Spinoza on Ethical Cultivation : An Analysis of Vulnerability, Empowerment, and Early Modern Cultura Animi

Abstract: This dissertation concerns Benedict Spinoza’s (1632–1677) account of ethical life, emphasising the role of techniques and exercises for achieving greater power to control one’s thoughts, emotions, and actions. The study aims to show that Spinoza offers a much more coherent and ambitious ethical theory than what is commonly acknowledged, involving both theoretical and practical considerations.The primary focus of the dissertation is to trace the influence of the early modern cultura animi (cultivation of the soul) tradition on Spinoza’s moral philosophy and to explore the novel use to which he puts it. Chapter One relates the central aims of Spinoza’s philosophy to a conception of philosophy as the art of living, connecting the Renaissance humanist revival of cultura animi tradition to Spinoza’s own attempt to construct a scientific ethics. Chapter Two analyses how Spinoza’s theories of imagination, judgment, and emotions explain the deep-rooted habits and prejudices that present key obstacles to ethical progress. Taking this diagnosis of human nature as a point of departure, Chapter Three explores the difficulties involved in trying to attain adequate knowledge and argues that Spinoza constructs his philosophical method to remedy the natural weakness of human understanding. Chapter Four explains Spinoza’s account of the central moral concepts of good and evil, articulating and defending an objectivist reading of his value theory.

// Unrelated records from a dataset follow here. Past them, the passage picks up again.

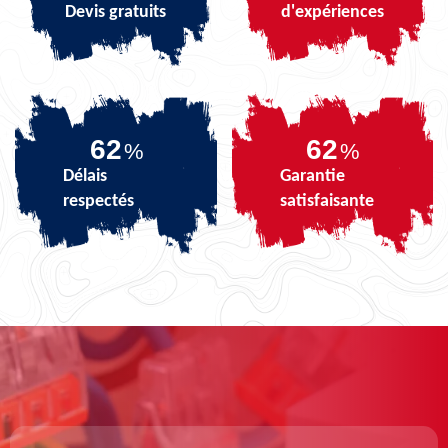
Devis gratuits
d'expériences
74
74
%
%
Délais
Garantie
respectés
satisfaisante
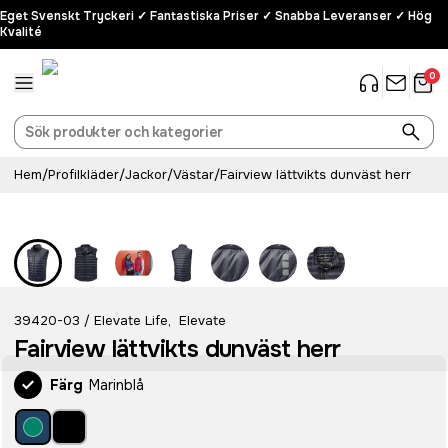
Eget Svenskt Tryckeri ✓ Fantastiska Priser ✓ Snabba Leveranser ✓ Hög
Kvalité
0
Hem
/
Profilkläder
/
Jackor
/
Västar
/
Fairview lättvikts dunväst herr
39420-03
Elevate Life
,
Elevate
/
Fairview lättvikts dunväst herr
Färg
Marinblå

Chapter Five considers the extent to which a rational understanding of good and evil can alter habits and guide action given that passions are often more powerful than reason. Building on the weakness of reason to control the passions, Chapter Six shows that spiritual exercises are necessary components in Spinoza’s proposed remedy insofar as they fortify rational understanding by producing firm habits of character. The concluding discussion underlines that Spinoza’s ethical cultivation should not be seen as a linear process that secures stable happiness. Rather, people are and remain subject to the power of illusory beliefs and passions, and the ethical struggle is ongoing. By cultivating understanding, modifying one’s desires, reforming vicious habits and performing virtuous actions, however, the individual can learn to live with his or her vulnerability more happily and virtuously.